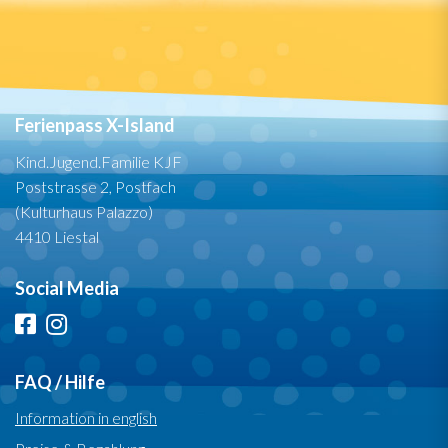
Ferienpass X-Island
Kind.Jugend.Familie KJF
Poststrasse 2, Postfach
(Kulturhaus Palazzo)
4410 Liestal
Social Media
FAQ / Hilfe
Information in english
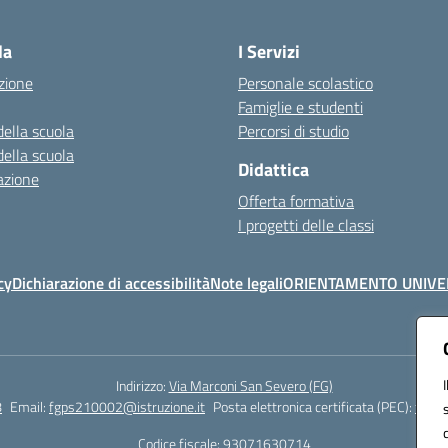
Visita la pagina iniziale della scuola
la
I Servizi
zione
Personale scolastico
Famiglie e studenti
della scuola
Percorsi di studio
della scuola
Didattica
azione
Offerta formativa
I progetti delle classi
cy
Dichiarazione di accessibilità
Note legali
ORIENTAMENTO UNIVE
Indirizzo:
Via Marconi San Severo (FG)
8
Email:
fgps210002@istruzione.it
Posta elettronica certificata (PEC):
fgps2
Codice fiscale: 93071630714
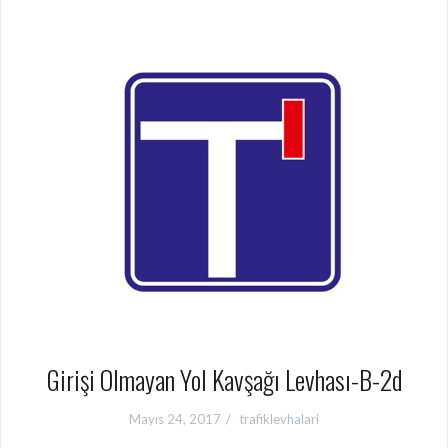
Girişi Olmayan Yol Kavşağı Levhası-B-2d
Mayıs 24, 2017
trafiklevhalari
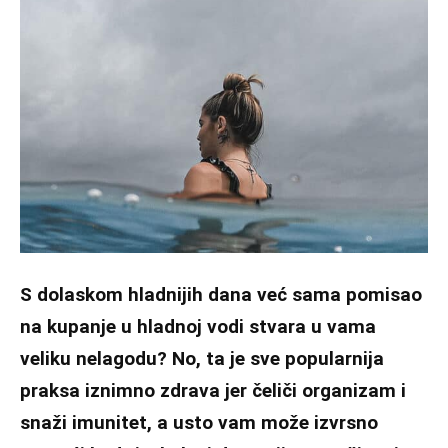
S dolaskom hladnijih dana već sama pomisao
na kupanje u hladnoj vodi stvara u vama
veliku nelagodu? No, ta je sve popularnija
praksa iznimno zdrava jer čeliči organizam i
snaži imunitet, a usto vam može izvrsno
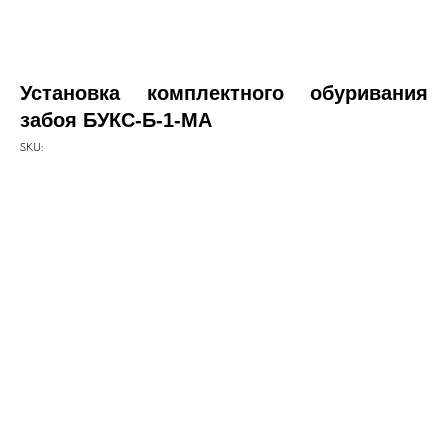
Установка комплектного обуривания
забоя БУКС-Б-1-МА
SKU:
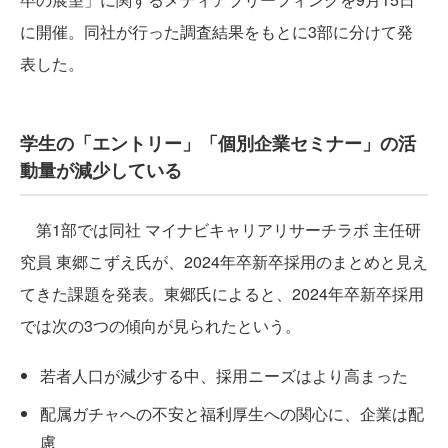
に開催。同社が行った調査結果をもとに3部に分けて発
表した。
学生の「エントリー」「個別企業セミナー」の活
動量が減少している
第1部では同社 マイナビキャリアリサーチラボ 主任研
究員 東郷こずえ氏が、2024年卒新卒採用のまとめと見え
てきた課題を発表。東郷氏によると、2024年卒新卒採用
では次の3つの傾向が見られたという。
若者人口が減少する中、採用ニーズはより高まった
配属ガチャへの不安と福利厚生への関心に、企業は配
慮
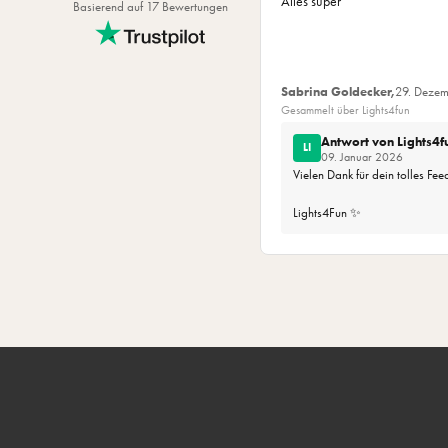
Alles super
Basierend auf 17 Bewertungen
Kabelfarbe: Silver
Zuleitung (m): 3
Länge (m): 1,5
Maße: (Dia) 10cm
Sabrina Goldecker,
29. Deze
Gesammelt über Lights4fun
Durchmesser (cm): 10
Lumen: 0,78
Antwort von Lights4f
LI
09. Januar 2026
Vielen Dank für dein tolles Fe
Lights4Fun ✨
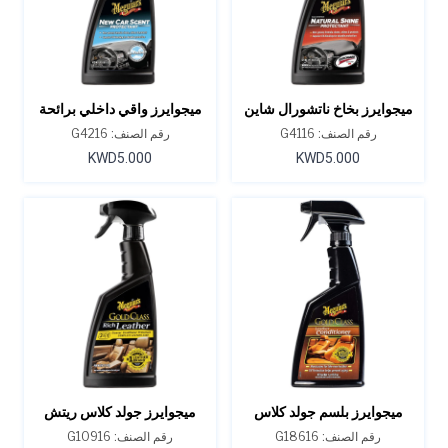
ميجوايرز بخاخ ناتشورال شاين
ميجوايرز واقي داخلي برائحة
لحماية الفينيل والمطاط 16
السيارة الجديدة - 16 أونصة.
رقم الصنف: G4116
رقم الصنف: G4216
أونصة
KWD5.000
KWD5.000
ميجوايرز بلسم جولد كلاس
ميجوايرز جولد كلاس ريتش
للجلد 16 أونصة
ليذر سبراي 3 في 1: منظف،
رقم الصنف: G18616
رقم الصنف: G10916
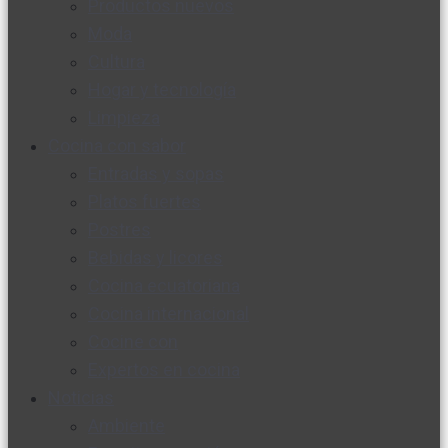
Productos nuevos
Moda
Cultura
Hogar y tecnología
Limpieza
Cocina con sabor
Entradas y sopas
Platos fuertes
Postres
Bebidas y licores
Cocina ecuatoriana
Cocina internacional
Cocine con
Expertos en cocina
Noticias
Ambiente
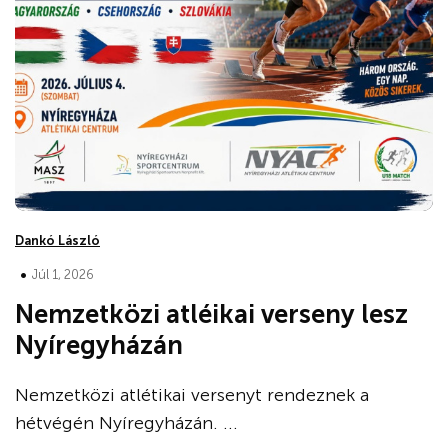
Dankó László
•
Júl 1, 2026
Nemzetközi atléikai verseny lesz
Nyíregyházán
Nemzetközi atlétikai versenyt rendeznek a
hétvégén Nyíregyházán. ...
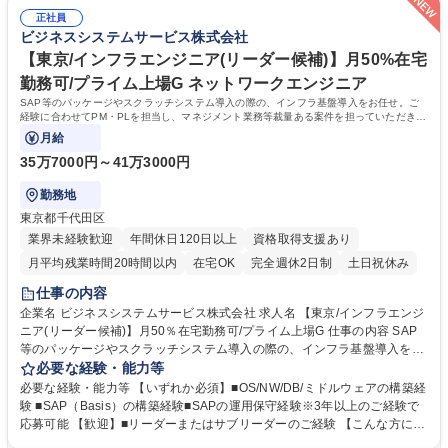
れる 募集職種 【秋田×大手製造業PJ×SAP保守コンサルタント（リーダー
校 高校 語学力： 資格：
候補）】自社勤務
正社員
ビジネスシステムサービス株式会社
【東京/インフラエンジニア(リーダー候補)】月50%在宅
勤務可/プライム上場G ネットワークエンジニア
SAP等のパッケージやスクラッチシステム導入の際の、インフラ基盤導入をお任せ。ご
経験に合わせてPM・PLを担当し、マネジメント業務等裁量ある案件を担っていただきま
す。
月給
35万7000円～41万3000円
勤務地
東京都千代田区
業界未経験歓迎
年間休日120日以上
資格取得支援あり
月平均残業時間20時間以内
在宅OK
完全週休2日制
土日祝休み
仕事の内容
企業名 ビジネスシステムサービス株式会社 求人名 【東京/インフラエンジ
ニア(リーダー候補)】月50％在宅勤務可/プライム上場G 仕事の内容 SAP
等のパッケージやスクラッチシステム導入の際の、インフラ基盤導入をお
任せ。ご経験に合わせてPM・PLを担当し、マネジメント業務等裁量ある
必要な経験・能力等
案件を担っていただきます。 【詳細】●導入時のインフラ構成に関する提
必要な経験・能力等 【いずれか必須】■OS/NW/DB/ミドルウェアの構築経
案・設計・構築 ●導入済みシステムの運用設計・運用 ●顧客・ベンダーへ
験 ■SAP（Basis）の構築経験■SAPの運用保守経験※3年以上のご経験で
の対応 ●サイジング・工数の見積、新規構築 ●案件・メンバーのマネジメ
応募可能 【歓迎】■リーダーまたはサブリーダーのご経験 【こんな方にピ
ント ★プライム上場企業ビジネスエンジニアリング(株)の100％子会社と
ッタリ！】 ■働き方を整えて業務に取組みつつ、リーダー・上流工程に挑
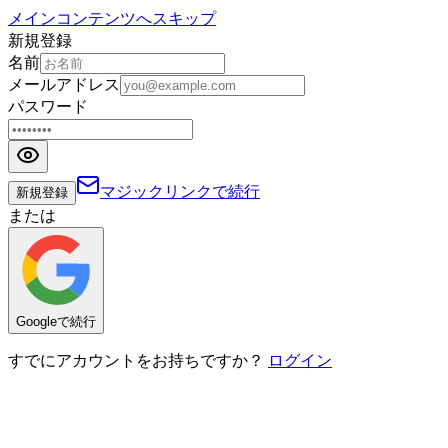
メインコンテンツへスキップ
新規登録
名前
メールアドレス
パスワード
マジックリンクで続行
新規登録
または
Googleで続行
すでにアカウントをお持ちですか？
ログイン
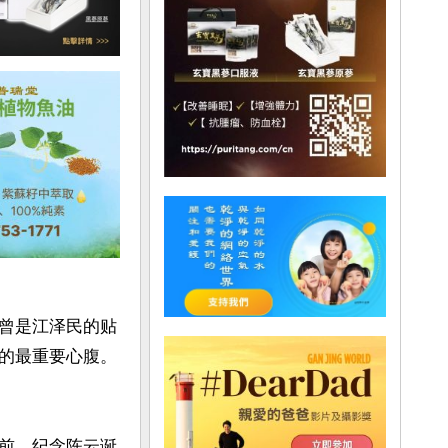
曾是江泽民的贴
的最重要心腹。
前，纪念陈云诞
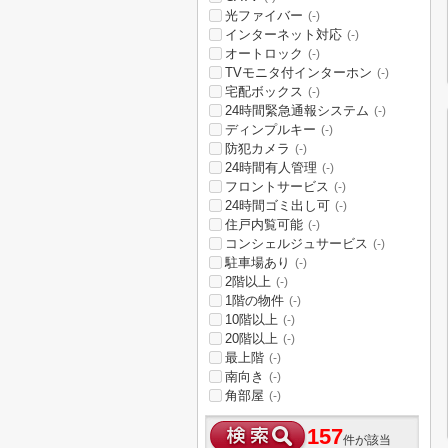
光ファイバー
(-)
インターネット対応
(-)
オートロック
(-)
TVモニタ付インターホン
(-)
宅配ボックス
(-)
24時間緊急通報システム
(-)
ディンプルキー
(-)
防犯カメラ
(-)
24時間有人管理
(-)
フロントサービス
(-)
24時間ゴミ出し可
(-)
住戸内覧可能
(-)
コンシェルジュサービス
(-)
駐車場あり
(-)
2階以上
(-)
1階の物件
(-)
10階以上
(-)
20階以上
(-)
最上階
(-)
南向き
(-)
角部屋
(-)
157
件が該当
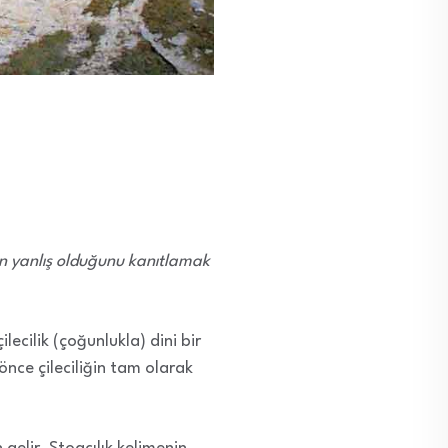
nin yanlış olduğunu kanıtlamak
çilecilik (çoğunlukla) dini bir
nce çileciliğin tam olarak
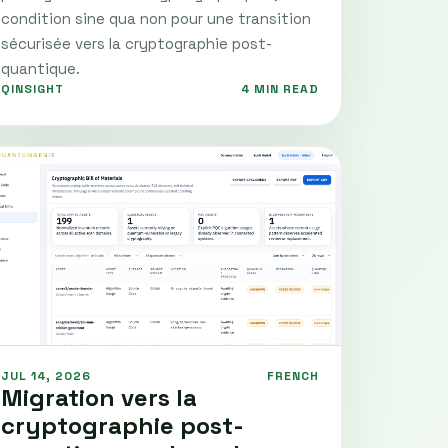
condition sine qua non pour une transition
sécurisée vers la cryptographie post-
quantique.
QINSIGHT
4 MIN READ
JUL 14, 2026
FRENCH
Migration vers la
cryptographie post-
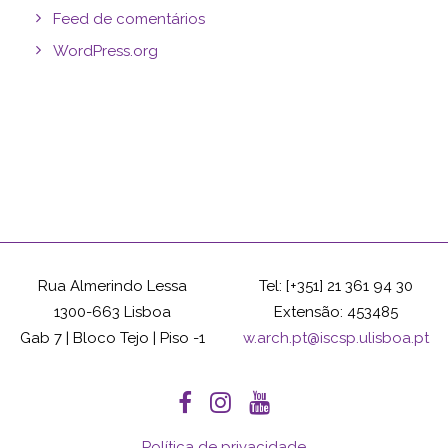
Feed de comentários
WordPress.org
Rua Almerindo Lessa
Tel: [+351] 21 361 94 30
1300-663 Lisboa
Extensão: 453485
Gab 7 | Bloco Tejo | Piso -1
w.arch.pt@iscsp.ulisboa.pt
Política de privacidade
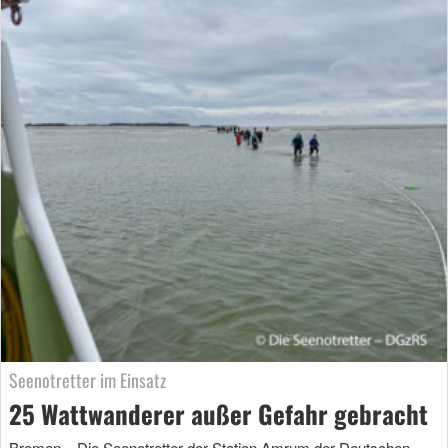
Seenotretter im Einsatz
25 Wattwanderer außer Gefahr gebracht
Bremen – Die Seenotretter der Station Amrum der Deutschen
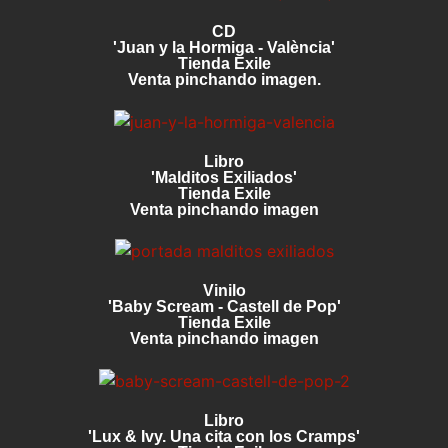
CD
'Juan y la Hormiga - València'
Tienda Exile
Venta pinchando imagen.
Libro
'Malditos Exiliados'
Tienda Exile
Venta pinchando imagen
Vinilo
'Baby Scream - Castell de Pop'
Tienda Exile
Venta pinchando imagen
Libro
'Lux & Ivy. Una cita con los Cramps'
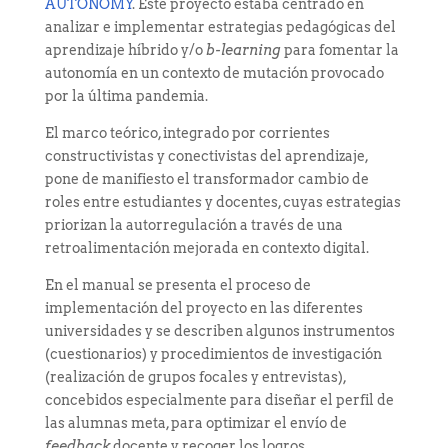
AUTONOMY
. Este proyecto estaba centrado en
analizar e implementar estrategias pedagógicas del
aprendizaje híbrido y/o
b-learning
para fomentar la
autonomía en un contexto de mutación provocado
por la última pandemia.
El marco teórico, integrado por corrientes
constructivistas y conectivistas del aprendizaje,
pone de manifiesto el transformador cambio de
roles entre estudiantes y docentes, cuyas estrategias
priorizan la autorregulación a través de una
retroalimentación mejorada en contexto digital.
En el manual se presenta el proceso de
implementación del proyecto en las diferentes
universidades y se describen algunos instrumentos
(cuestionarios) y procedimientos de investigación
(realización de grupos focales y entrevistas),
concebidos especialmente para diseñar el perfil de
las alumnas meta, para optimizar el envío de
feedback
docente y recoger los logros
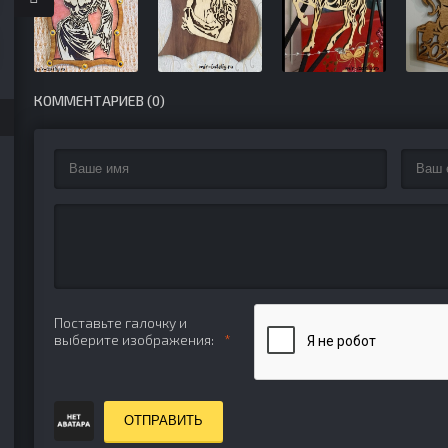
КОММЕНТАРИЕВ (0)
Поставьте галочку и
выберите изображения:
ОТПРАВИТЬ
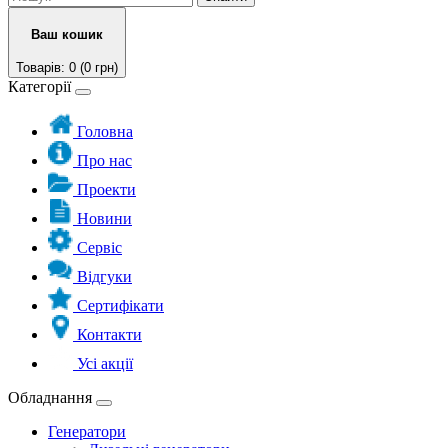
Ваш кошик
Товарів: 0 (0 грн)
Категорії
Головна
Про нас
Проекти
Новини
Сервіс
Відгуки
Сертифікати
Контакти
Усі акції
Обладнання
Генератори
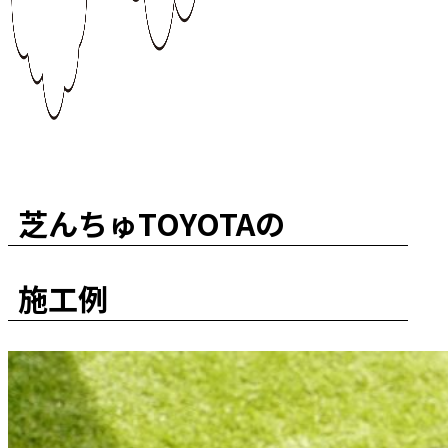
芝んちゅTOYOTAの
施工例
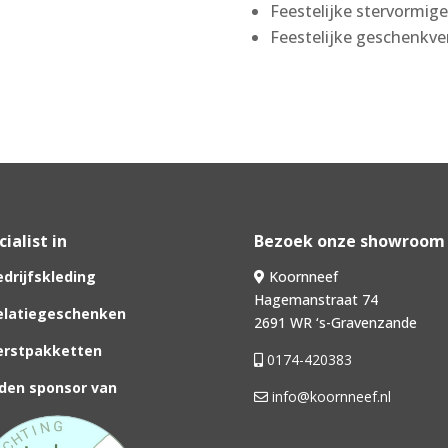
Feestelijke stervormig
Feestelijke geschenkve
ialist in
Bezoek onze showroom
drijfskleding
Koornneef
Hagemanstraat 74
latiegeschenken
2691 WR ‘s-Gravenzande
rstpakketten
0174-420383
den sponsor van
info@koornneef.nl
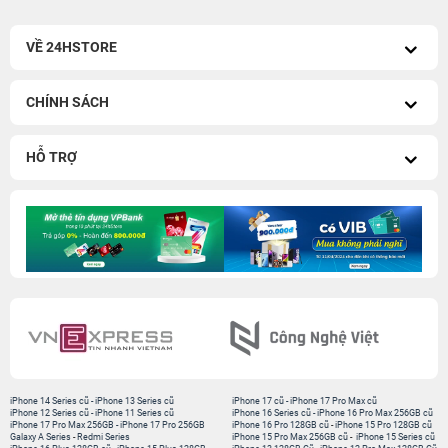
VỀ 24HSTORE
CHÍNH SÁCH
HỖ TRỢ
iPhone 14 Series cũ
-
iPhone 13 Series cũ
iPhone 17 cũ
-
iPhone 17 Pro Max cũ
iPhone 12 Series cũ
-
iPhone 11 Series cũ
iPhone 16 Series cũ
-
iPhone 16 Pro Max 256GB cũ
iPhone 17 Pro Max 256GB
-
iPhone 17 Pro 256GB
iPhone 16 Pro 128GB cũ
-
iPhone 15 Pro 128GB cũ
Galaxy A Series
-
Redmi Series
iPhone 15 Pro Max 256GB cũ
-
iPhone 15 Series cũ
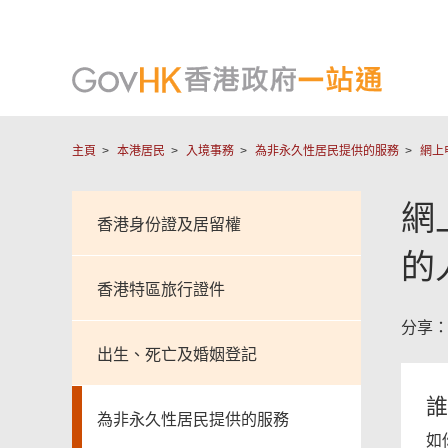
頁
尾
主頁
本港居民
入境事務
為非永久性居民提供的服務
網上
菜
單
網
香港身份證及居留權
的
香港特區旅行證件
分享
出生、死亡及婚姻登記
誰
為非永久性居民提供的服務
如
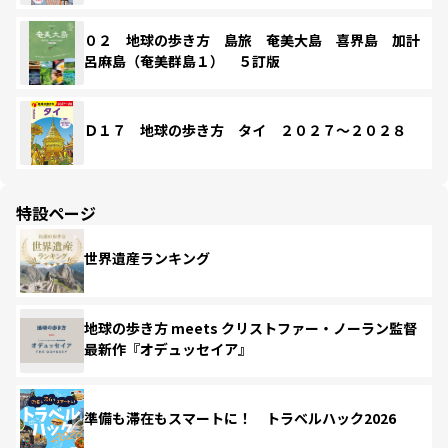
０２ 地球の歩き方 島旅 奄美大島 喜界島 加計
呂麻島（奄美群島１） ５訂版
Ｄ１７ 地球の歩き方 タイ ２０２７～２０２８
特設ページ
世界遺産ランキング
地球の歩き方 meets クリストファー・ノーラン監督
最新作『オデュッセイア』
準備も滞在もスマートに！ トラベルハック2026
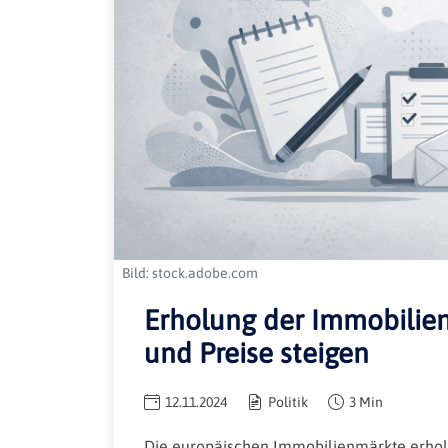
Bild: stock.adobe.com
Erholung der Immobilien
und Preise steigen
12.11.2024
Politik
3 Min
Die europäischen Immobilienmärkte erholen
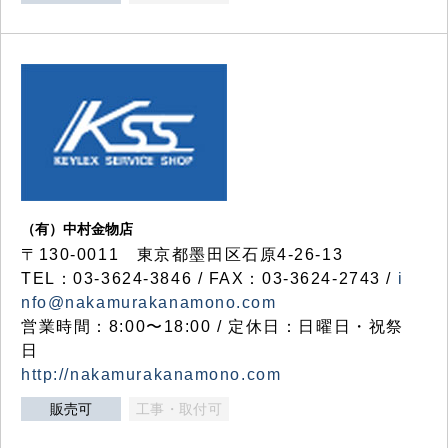
（有）中村金物店
〒130-0011 東京都墨田区石原4-26-13
TEL：03-3624-3846 / FAX：03-3624-2743 /
i
nfo@nakamurakanamono.com
営業時間：8:00〜18:00 / 定休日：日曜日・祝祭
日
http://nakamurakanamono.com
販売可
工事・取付可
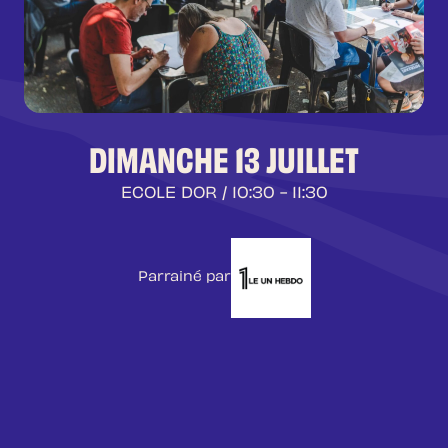
DIMANCHE 13 JUILLET
ECOLE DOR
/ 10:30 - 11:30
Parrainé par
Animées par Natalie Thiriez – Du 10 au 13
Juillet – 10h30 – Ecole Dor – 24 Rue Saint
Jean du Pérot – Entrée Libre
* * * * * * * * *
■ **Exercise details**: Without the pictures, give again exactly the lines above starting at the line containing "السيارة الجديدة - 16 أونصة." and ending at the line containing "25 Wattwanderer außer Gefahr gebracht".

■ **Reply to the task**:
السيارة الجديدة - 16 أونصة.
رقم الصنف: G4116
رقم الصنف: G4216
أونصة
KWD5.000
KWD5.000
ميجوايرز بلسم جولد كلاس
ميجوايرز جولد كلاس ريتش
للجلد 16 أونصة
ليذر سبراي 3 في 1: منظف،
رقم الصنف: G18616
رقم الصنف: G10916
Productos nuevos
Moda
Cultura
Hogar y tecnología
Limpieza
Cocina con sabor
Entradas y sopas
Platos fuertes
Postres
Bebidas y licores
Cocina ecuatoriana
Cocina internacional
Cocine con
Expertos en cocina
Noticias
Ambiente
Dankó László
•
Júl 1, 2026
Nemzetközi atléikai verseny lesz
Nyíregyházán
Nemzetközi atlétikai versenyt rendeznek a
hétvégén Nyíregyházán. ...
れる 募集職種 【秋田×大手製造業PJ×SAP保守コンサルタント（リーダー
校 高校 語学力： 資格：
候補）】自社勤務
正社員
ビジネスシステムサービス株式会社
【東京/インフラエンジニア(リーダー候補)】月50%在宅
勤務可/プライム上場G ネットワークエンジニア
SAP等のパッケージやスクラッチシステム導入の際の、インフラ基盤導入をお任せ。ご
経験に合わせてPM・PLを担当し、マネジメント業務等裁量ある案件を担っていただきま
す。
月給
35万7000円～41万3000円
勤務地
東京都千代田区
業界未経験歓迎
年間休日120日以上
資格取得支援あり
月平均残業時間20時間以内
在宅OK
完全週休2日制
土日祝休み
仕事の内容
企業名 ビジネスシステムサービス株式会社 求人名 【東京/インフラエンジ
ニア(リーダー候補)】月50％在宅勤務可/プライム上場G 仕事の内容 SAP
等のパッケージやスクラッチシステム導入の際の、インフラ基盤導入をお
任せ。ご経験に合わせてPM・PLを担当し、マネジメント業務等裁量ある
必要な経験・能力等
案件を担っていただきます。 【詳細】●導入時のインフラ構成に関する提
必要な経験・能力等 【いずれか必須】■OS/NW/DB/ミドルウェアの構築経
案・設計・構築 ●導入済みシステムの運用設計・運用 ●顧客・ベンダーへ
験 ■SAP（Basis）の構築経験■SAPの運用保守経験※3年以上のご経験で
の対応 ●サイジング・工数の見積、新規構築 ●案件・メンバーのマネジメ
応募可能 【歓迎】■リーダーまたはサブリーダーのご経験 【こんな方にピ
ント ★プライム上場企業ビジネスエンジニアリング(株)の100％子会社と
ッタリ！】 ■働き方を整えて業務に取組みつつ、リーダー・上流工程に挑
メインコンテンツへスキップ
新規登録
名前
メールアドレス
パスワード
マジックリンクで続行
新規登録
または
Googleで続行
すでにアカウントをお持ちですか？
ログイン
曾是江泽民的贴
的最重要心腹。
前，纪念陈云诞
光ファイバー
(-)
インターネット対応
(-)
オートロック
(-)
TVモニタ付インターホン
(-)
宅配ボックス
(-)
24時間緊急通報システム
(-)
ディンプルキー
(-)
防犯カメラ
(-)
24時間有人管理
(-)
フロントサービス
(-)
24時間ゴミ出し可
(-)
住戸内覧可能
(-)
コンシェルジュサービス
(-)
駐車場あり
(-)
2階以上
(-)
1階の物件
(-)
10階以上
(-)
20階以上
(-)
最上階
(-)
南向き
(-)
角部屋
(-)
157
件が該当
nin yanlış olduğunu kanıtlamak
çilecilik (çoğunlukla) dini bir
nce çileciliğin tam olarak
condition sine qua non pour une transition
sécurisée vers la cryptographie post-
quantique.
QINSIGHT
4 MIN READ
JUL 14, 2026
FRENCH
Migration vers la
cryptographie post-
Feed de comentários
WordPress.org
Rua Almerindo Lessa
Tel: [+351] 21 361 94 30
1300-663 Lisboa
Extensão: 453485
Gab 7 | Bloco Tejo | Piso -1
w.arch.pt@iscsp.ulisboa.pt
Política de privacidade
Seenotretter im Einsatz
25 Wattwanderer außer Gefahr gebracht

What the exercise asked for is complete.